Maggio si prospetta essere un ottimo mese per la produzione industriale. Oggi Confindustria ha pubblicato il documento dell'indagine "rapida" del suo Centro studi che fotografa quelle che sono le aspettative di crescita per imprese e aziende degli ultimi trenta giorni. Le stime, che andranno confermate dai dati definitivi, fanno ben sperare tutto il settore produttivo italiano. Secondo i risultati del campione al quale via dell'Astronomia ha somministrato il questionario, il 45,0 per cento delle grandi imprese industriali prevede un aumento della propria produzione rispetto al mese di aprile. Solo il 6,2 per cento ipotizza un calo, mentre il restante 48,8 per cento non si aspetta variazioni significative.

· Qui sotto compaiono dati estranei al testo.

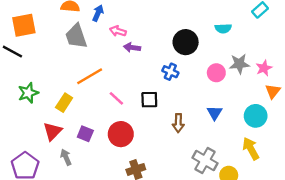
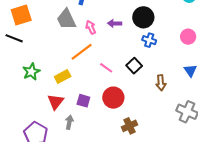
pink arrow: (118, 31) -> (91, 27), moved, turned 56
black circle: (186, 42) -> (143, 17), moved
black square: (149, 100) -> (134, 66), turned -35
yellow rectangle: (64, 103) -> (63, 76), turned 35
gray arrow: (66, 157) -> (69, 122), turned 40

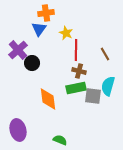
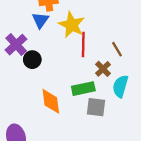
yellow star: (66, 33) -> (72, 25), size x1.6
brown cross: (79, 71) -> (103, 69), moved, turned 32
gray square: (93, 96) -> (96, 107), moved

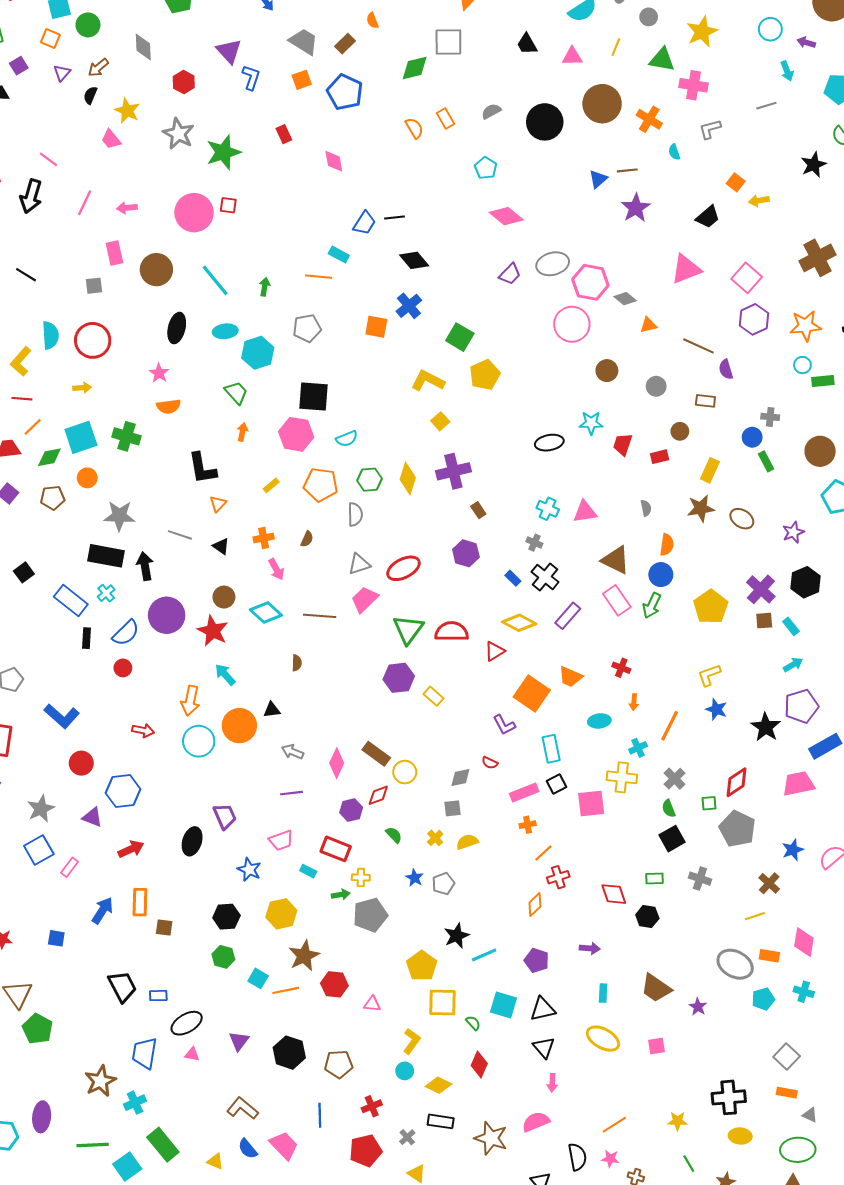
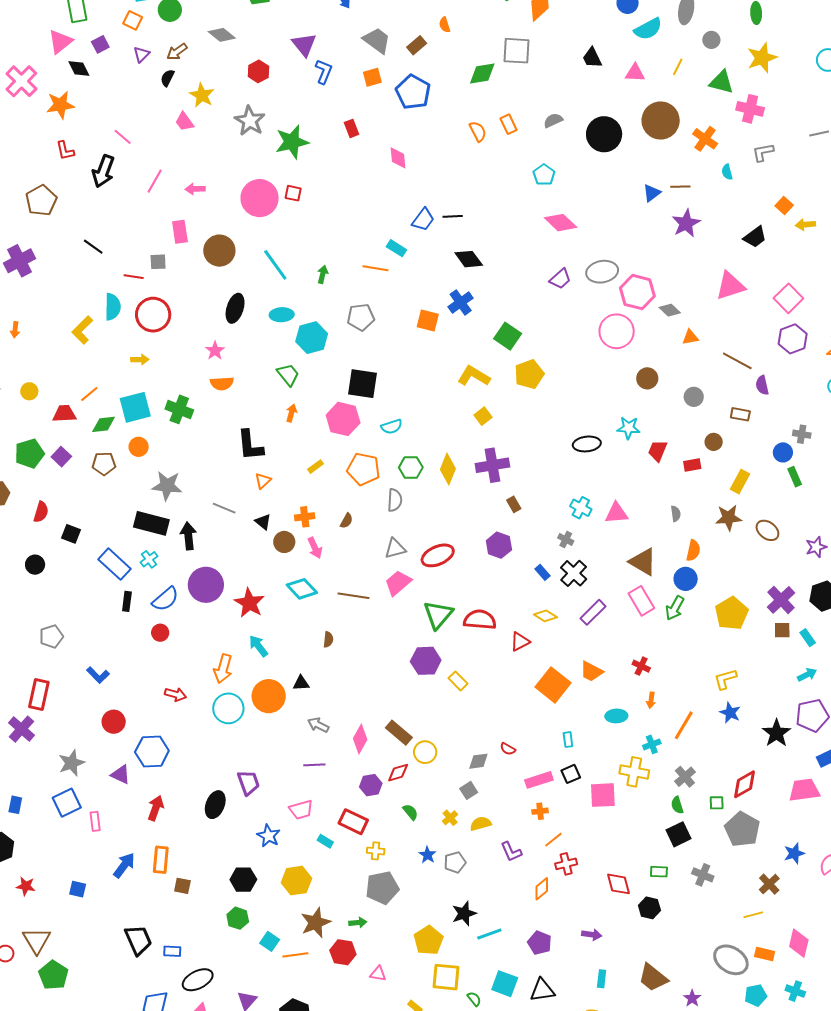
gray diamond: (143, 47) -> (222, 35), turned -52
red line: (22, 399) -> (134, 277), moved
black square: (24, 572) -> (71, 534), turned -36
brown circle: (224, 597) -> (284, 542), moved
yellow diamond: (519, 623) -> (545, 616), size x0.7
blue L-shape: (62, 716) -> (98, 675), size x0.7
purple L-shape: (504, 725) -> (511, 852), moved
cyan rectangle: (551, 749) -> (568, 740), size x0.6
gray square: (452, 808) -> (469, 790), turned -30
red arrow: (131, 849) -> (156, 808), turned -50
pink rectangle: (69, 867) -> (95, 821), turned -48
green arrow: (341, 895) -> (358, 923), moved

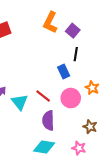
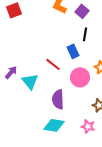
red line: (43, 96) -> (53, 64), moved

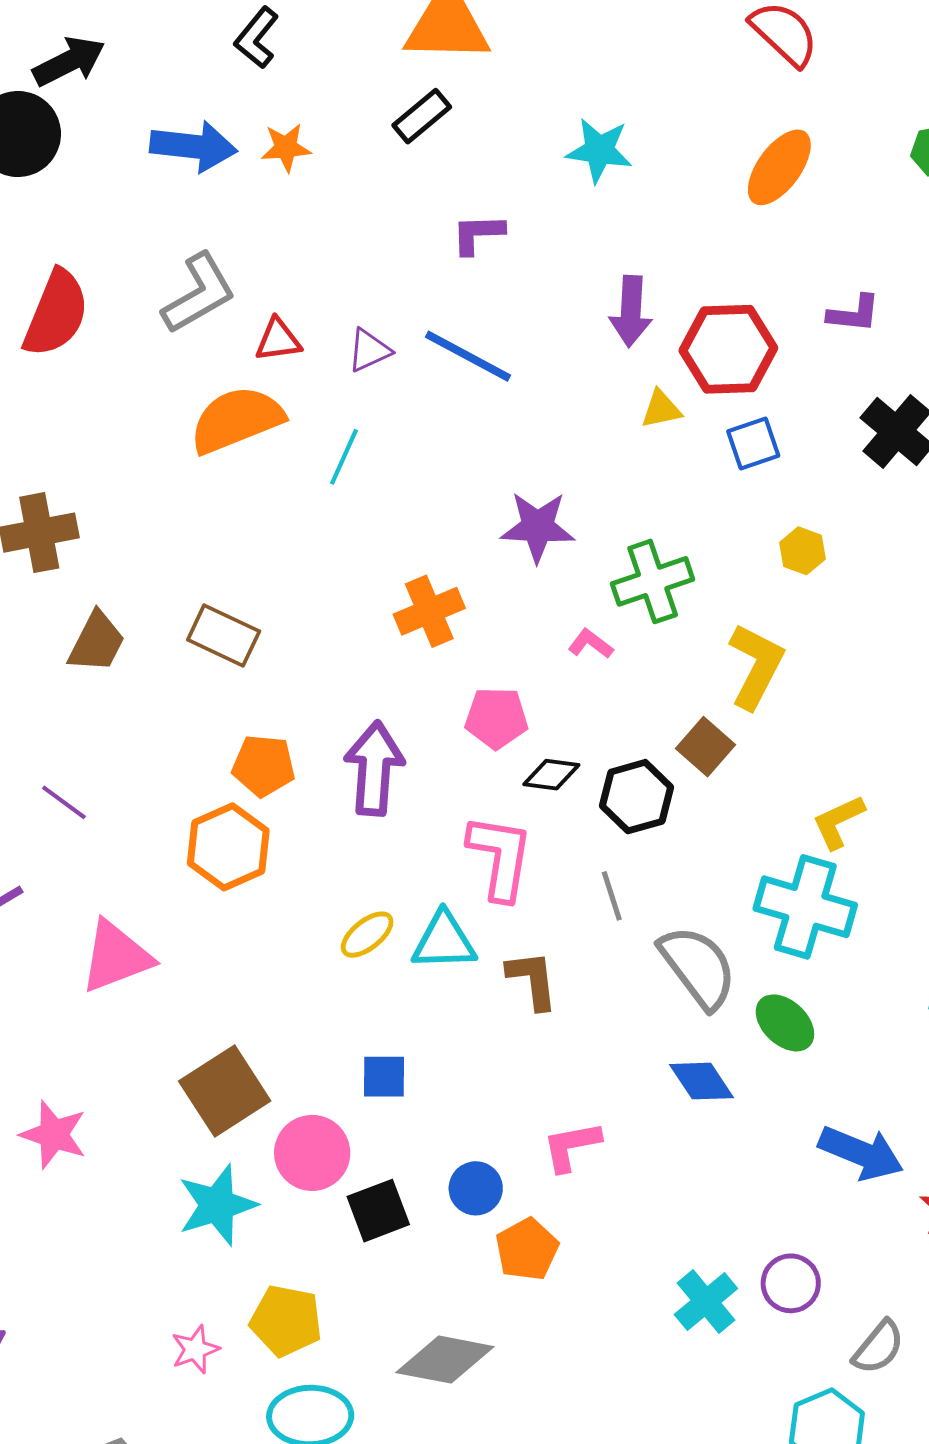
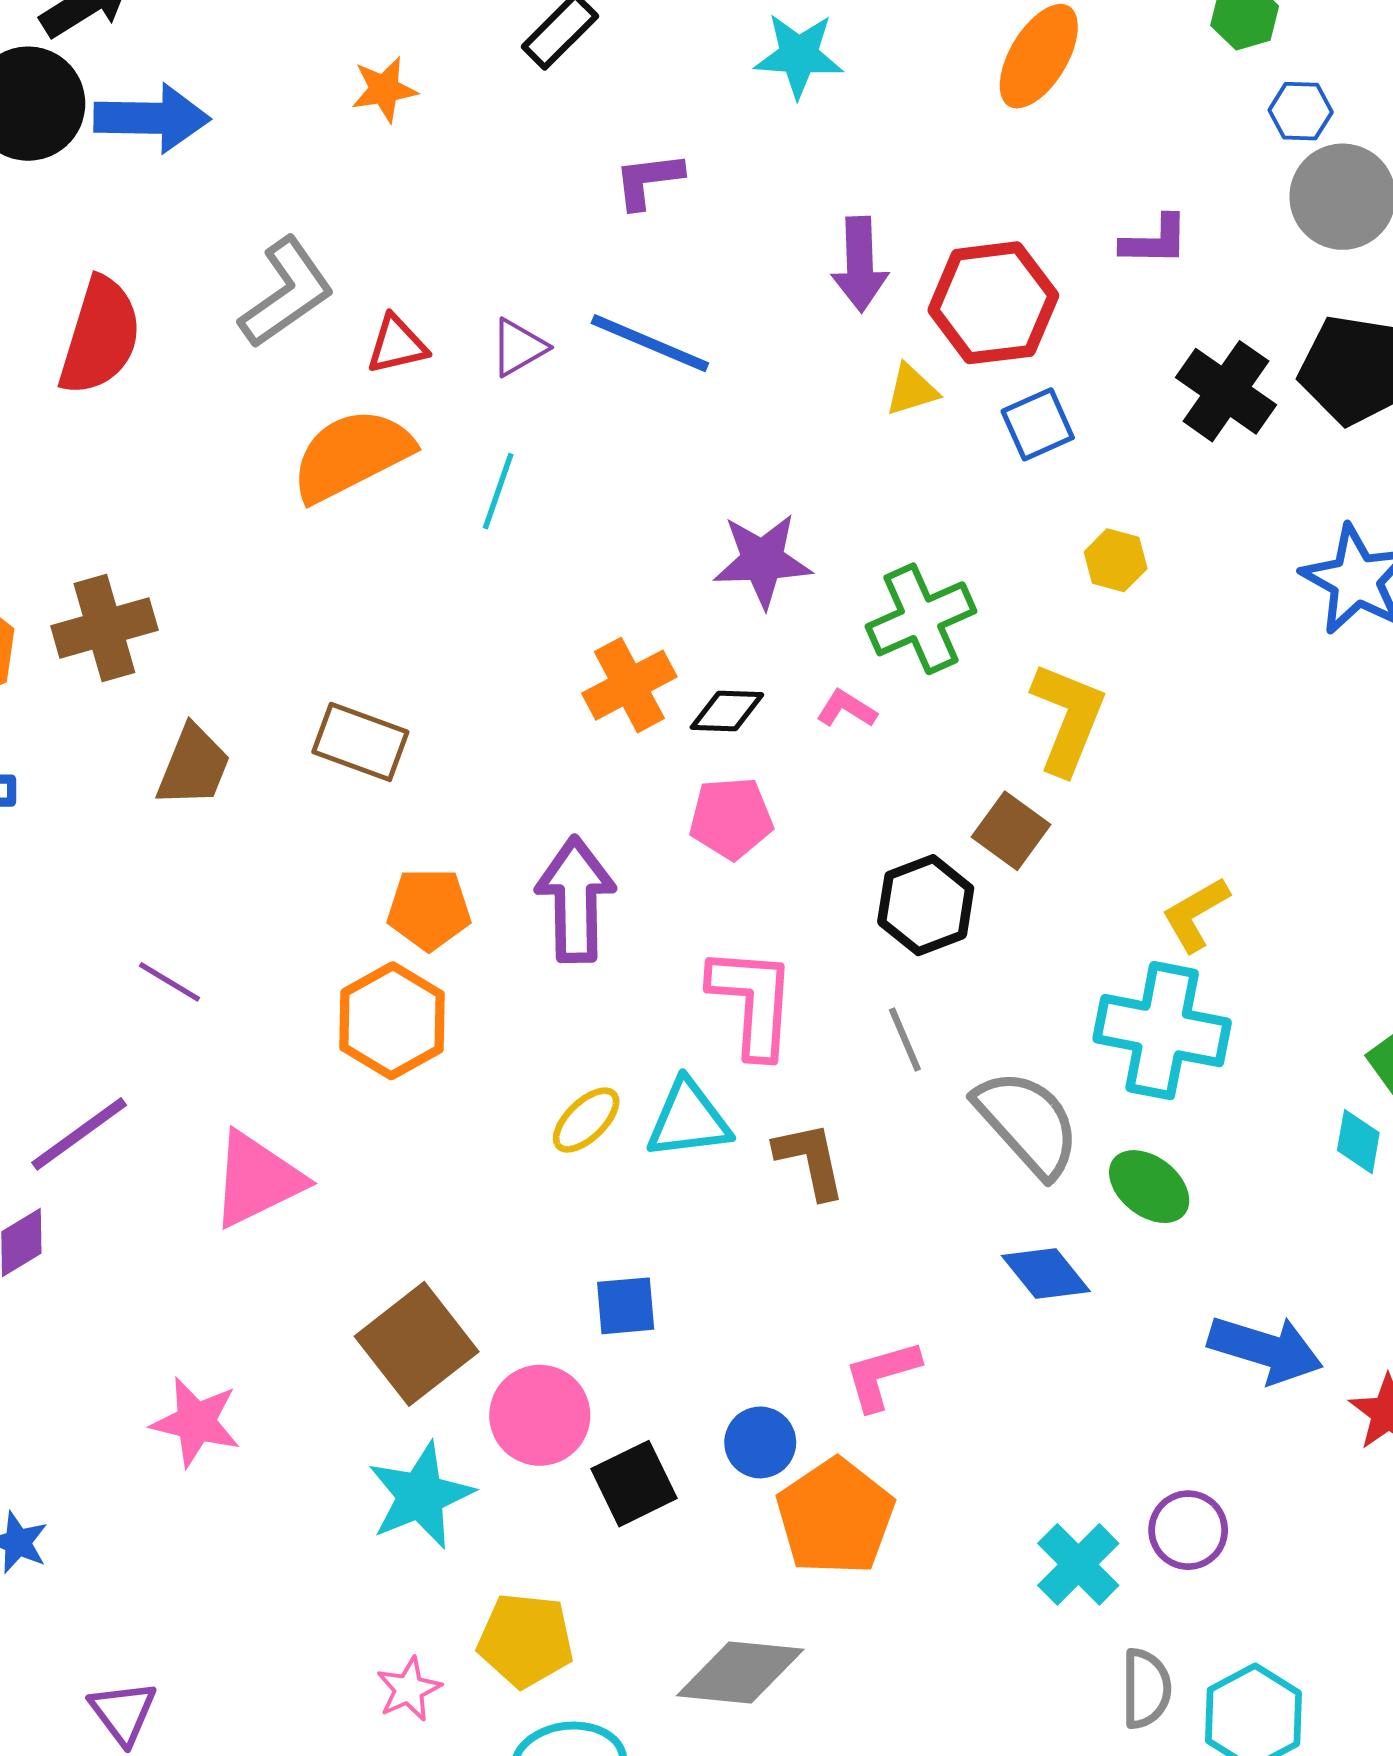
blue arrow: (193, 146) -> (152, 118), moved
black diamond: (551, 775) -> (727, 711), moved
orange pentagon: (527, 1249) -> (835, 1517), size x1.4
gray semicircle: (878, 1347) -> (1146, 1689), moved, turned -34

L'opinione delle aziende, quindi, è di netto miglioramento rispetto alla situazione degli ultimi trenta giorni: ad aprile lo stesso Centro studi aveva rivelato che un 33 per cento degli intervistati prevedeva un peggioramento della produzione industriale, mentre solo il 17,3 per cento delle aziende si aspettava un miglioramento.

 

   

Nell'indagine del Centro studi di Confindustria emerge anche un miglioramento del dato legato alla percezione della disponibilità della manodopera. Pur restando un fattore di criticità per le imprese, nell'ultimo mese il saldo è passato dal -2,6 per cento di aprile, al -2,0 per cento di maggio, avanzando in positivo di sei decimi di percentuale.
 

A preoccupare è invece il dato legato ai costi di produzione: il saldo del numero di imprese che li considerano come un fattore di traino rispetto a quelle che invece li considerano un fattore di ostacolo si riconferma negativo e diminuisce ulteriormente, passando da -0,1 per cento ad aprile a -2,4 per cento a maggio. In altre parole, il costo della produzione, evidentemente percepito ancora molto alto, rappresenta un limite allo sviluppo industriale del nostro paese. Al centro delle cause dell'aumento di questo tipo di costi troviamo ancora i rincari dei prezzi dell'energia e delle materie prime derivati dalla situazione geopolitica internazionale.
 

Collateralmente, migliora anche il saldo relativo alla disponibilità di materiali per le aziende intervistate. Pur restando negativo, il Centro studi di Confindustria rileva un netto balzo in avanti del dato, che passa da un -9,0 per cento ad aprile a un -3,3 per cento a maggio. Al contrario, la disponibilità degli impianti generali ha subito un peggioramento: anche nella rilevazione di maggio, la quota di imprese che ne riporta un cambiamento negativo supera la quota di chi ne riporta un miglioramento, passando da -0,1 ad aprile a -0,6 per cento a maggio.